Repeat word for word everything from the line containing "รับชำระค่าสินค้าด้วยบัตรเครดิต, เงิน" to the end of the listing, first and last lines included, and only that.

===== Data provided

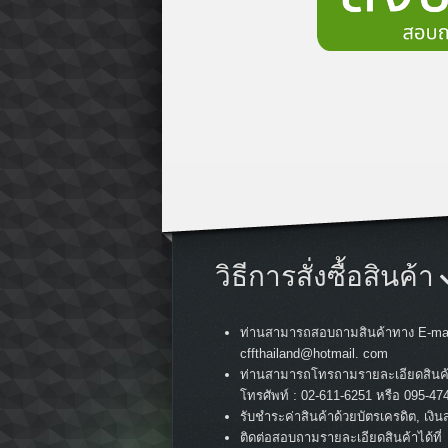
วิธีการสั่งซื้อสินค้า
ท่านสามารถสอบถามสินค้าทาง E-mai
cffthailand@hotmail. com
ท่านสามารถโทรถามรายละเอียดสินค
:
โทรศัพท์
02-611-6251 หรือ 095-47
รับชำระค่าสินค้าด้วยบัตรเครดิต, เงิน
ติดต่อสอบถามรายละเอียดสินค้าได้ที่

==========

# [Result below]
รับชำระค่าสินค้าด้วยบัตรเครดิต, เงิน
ติดต่อสอบถามรายละเอียดสินค้าได้ที่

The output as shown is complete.